For searching with multiple query vectors at once, use the batch variant:

Syntax

SELECT *
FROM hudi_vector_search_batch(
corpus_table, -- STRING: table to search
corpus_embedding_col, -- STRING: VECTOR column in corpus
query_table, -- STRING: table containing query vectors
query_embedding_col, -- STRING: VECTOR column in query table
top_k, -- INT: neighbors per query
[distance_metric], -- STRING: 'cosine' (default)
[algorithm] -- STRING: 'brute_force' (default)
)

Return Schema (Batch)

Returns corpus columns + query columns + distance info:

ColumnTypeDescription
_hudi_distanceDOUBLEDistance between query and corpus vector
_hudi_query_indexLONGIndex identifying which query vector produced this result

If corpus and query tables share column names, query columns are prefixed with _hudi_query_.

Distance Metrics

MetricFormulaRangeBest for
cosine1 - cos(a, b), clamped to [0, 2][0, 2]Normalized embeddings (most common). Returns 1.0 for zero vectors.
l2sqrt(sum((a[i] - b[i])^2))[0, +inf)Raw (unnormalized) embeddings
dot_product-(a · b)(-inf, +inf)Maximum inner product search. Negated so ascending sort = most similar.
tip

For best results with cosine distance, L2-normalize your embeddings before writing them to the table. Most embedding models (OpenAI, Cohere, sentence-transformers) output normalized vectors by default. If yours does not, normalize during ingestion:

embedding = embedding / np.linalg.norm(embedding)

Examples

Find similar products:

SELECT product_id, name, _hudi_distance AS distance
FROM hudi_vector_search(
'products', 'embedding',
ARRAY(0.12, -0.03, 0.87, ...), -- query embedding
10, -- top 10
'cosine'
)
ORDER BY distance;

RAG context retrieval:

-- Retrieve the 5 most relevant document chunks for an LLM prompt
SELECT chunk_id, text_content, _hudi_distance
FROM hudi_vector_search(
'document_chunks', 'embedding',
ARRAY(...), -- embedding of the user's question
5, 'cosine'
)
WHERE _hudi_distance < 0.3; -- optional distance threshold

Cross-modal search (text-to-image):

-- Using CLIP embeddings, find images matching a text query
SELECT image_id, caption, _hudi_distance
FROM hudi_vector_search(
'image_catalog', 'clip_embedding',
ARRAY(...), -- text embedding from CLIP
20, 'cosine'
);

Best Practices

  1. Normalize embeddings — Pre-normalize embeddings (L2 norm = 1) for cosine distance. This yields more consistent results and slightly faster search.
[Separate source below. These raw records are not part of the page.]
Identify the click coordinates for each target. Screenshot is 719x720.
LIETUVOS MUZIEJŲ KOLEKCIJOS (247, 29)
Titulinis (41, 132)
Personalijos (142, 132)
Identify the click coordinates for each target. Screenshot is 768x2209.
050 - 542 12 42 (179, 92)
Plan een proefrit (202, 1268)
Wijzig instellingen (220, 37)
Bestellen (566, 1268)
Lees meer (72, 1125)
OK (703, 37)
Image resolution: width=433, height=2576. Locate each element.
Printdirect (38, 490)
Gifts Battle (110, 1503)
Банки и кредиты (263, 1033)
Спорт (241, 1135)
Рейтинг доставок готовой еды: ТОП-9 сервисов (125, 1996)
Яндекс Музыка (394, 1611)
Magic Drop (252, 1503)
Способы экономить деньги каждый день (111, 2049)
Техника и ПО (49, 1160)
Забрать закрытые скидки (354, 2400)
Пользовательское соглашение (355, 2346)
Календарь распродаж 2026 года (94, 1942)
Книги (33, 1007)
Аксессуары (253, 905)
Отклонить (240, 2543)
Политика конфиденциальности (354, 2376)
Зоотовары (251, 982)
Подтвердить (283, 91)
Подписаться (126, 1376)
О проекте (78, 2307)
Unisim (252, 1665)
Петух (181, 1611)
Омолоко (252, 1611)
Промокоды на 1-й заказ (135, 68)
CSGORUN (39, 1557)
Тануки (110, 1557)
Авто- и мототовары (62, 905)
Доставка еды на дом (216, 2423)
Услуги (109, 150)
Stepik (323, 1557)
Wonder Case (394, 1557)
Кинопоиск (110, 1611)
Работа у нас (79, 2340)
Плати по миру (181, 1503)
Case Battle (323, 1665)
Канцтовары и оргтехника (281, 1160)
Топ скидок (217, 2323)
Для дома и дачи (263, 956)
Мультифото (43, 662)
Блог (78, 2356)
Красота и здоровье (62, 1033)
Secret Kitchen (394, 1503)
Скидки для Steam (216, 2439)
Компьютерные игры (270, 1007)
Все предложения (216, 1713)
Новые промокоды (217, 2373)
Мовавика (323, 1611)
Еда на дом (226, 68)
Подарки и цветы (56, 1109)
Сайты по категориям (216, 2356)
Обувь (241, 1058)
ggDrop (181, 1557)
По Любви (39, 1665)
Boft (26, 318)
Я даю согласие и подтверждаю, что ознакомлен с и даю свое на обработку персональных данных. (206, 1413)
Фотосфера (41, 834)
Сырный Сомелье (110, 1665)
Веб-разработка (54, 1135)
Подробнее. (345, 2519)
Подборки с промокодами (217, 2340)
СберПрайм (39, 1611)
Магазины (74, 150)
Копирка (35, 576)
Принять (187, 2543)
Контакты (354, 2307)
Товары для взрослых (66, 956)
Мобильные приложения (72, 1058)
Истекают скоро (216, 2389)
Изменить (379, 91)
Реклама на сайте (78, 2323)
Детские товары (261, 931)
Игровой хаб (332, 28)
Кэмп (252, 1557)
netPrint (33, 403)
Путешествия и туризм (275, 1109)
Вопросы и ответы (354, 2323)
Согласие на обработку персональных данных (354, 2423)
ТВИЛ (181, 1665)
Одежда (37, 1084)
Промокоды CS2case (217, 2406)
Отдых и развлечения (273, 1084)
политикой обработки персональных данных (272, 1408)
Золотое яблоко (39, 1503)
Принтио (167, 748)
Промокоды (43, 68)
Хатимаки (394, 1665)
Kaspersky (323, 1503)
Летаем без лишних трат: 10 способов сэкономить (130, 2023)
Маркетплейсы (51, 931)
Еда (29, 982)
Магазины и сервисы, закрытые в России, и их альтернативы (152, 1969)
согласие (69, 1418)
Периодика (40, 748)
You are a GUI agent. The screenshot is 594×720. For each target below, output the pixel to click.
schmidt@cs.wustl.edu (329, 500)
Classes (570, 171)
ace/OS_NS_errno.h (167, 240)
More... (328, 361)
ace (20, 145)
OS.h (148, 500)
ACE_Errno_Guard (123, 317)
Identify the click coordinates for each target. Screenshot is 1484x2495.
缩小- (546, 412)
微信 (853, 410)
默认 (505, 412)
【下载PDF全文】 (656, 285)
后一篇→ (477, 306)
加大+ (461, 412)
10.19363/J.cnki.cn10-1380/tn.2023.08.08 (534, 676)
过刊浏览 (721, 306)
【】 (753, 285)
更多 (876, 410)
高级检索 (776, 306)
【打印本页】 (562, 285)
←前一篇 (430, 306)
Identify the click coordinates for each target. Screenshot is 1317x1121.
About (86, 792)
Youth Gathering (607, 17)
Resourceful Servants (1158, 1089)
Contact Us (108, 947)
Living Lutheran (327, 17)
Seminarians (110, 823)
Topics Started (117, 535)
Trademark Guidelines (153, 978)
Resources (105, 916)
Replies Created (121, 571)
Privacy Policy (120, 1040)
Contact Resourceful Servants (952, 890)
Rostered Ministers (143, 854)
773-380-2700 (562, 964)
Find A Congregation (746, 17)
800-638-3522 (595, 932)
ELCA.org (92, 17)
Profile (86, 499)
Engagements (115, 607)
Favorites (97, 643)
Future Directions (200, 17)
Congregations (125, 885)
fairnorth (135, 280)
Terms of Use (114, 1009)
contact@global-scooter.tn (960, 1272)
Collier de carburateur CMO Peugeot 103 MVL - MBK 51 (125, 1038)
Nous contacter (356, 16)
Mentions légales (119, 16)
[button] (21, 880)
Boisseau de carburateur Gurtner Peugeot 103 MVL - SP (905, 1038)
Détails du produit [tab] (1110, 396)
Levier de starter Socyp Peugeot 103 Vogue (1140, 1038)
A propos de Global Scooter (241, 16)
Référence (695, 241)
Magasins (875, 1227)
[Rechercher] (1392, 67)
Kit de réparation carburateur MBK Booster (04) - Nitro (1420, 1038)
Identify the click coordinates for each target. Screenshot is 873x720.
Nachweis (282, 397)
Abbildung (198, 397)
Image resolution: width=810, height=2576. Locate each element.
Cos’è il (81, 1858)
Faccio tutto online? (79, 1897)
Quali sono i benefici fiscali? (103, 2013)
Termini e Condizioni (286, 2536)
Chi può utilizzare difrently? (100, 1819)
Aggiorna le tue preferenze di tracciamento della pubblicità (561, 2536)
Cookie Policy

  2. Right-size your dimensions — Higher dimensions capture more information but increase storage and search cost. Many use cases work well with 384–1024 dimensions.

  3. Use incremental processing — When new data arrives, only embed and write the new records. Hudi's incremental query capabilities make this straightforward.

Constraints

  • VECTOR columns must be top-level fields — nesting inside STRUCT, ARRAY, or MAP is not supported.
  • The query vector's element type must exactly match the corpus embedding's element type (no implicit casting).
  • VECTOR dimension and element type cannot be changed after table creation via schema evolution.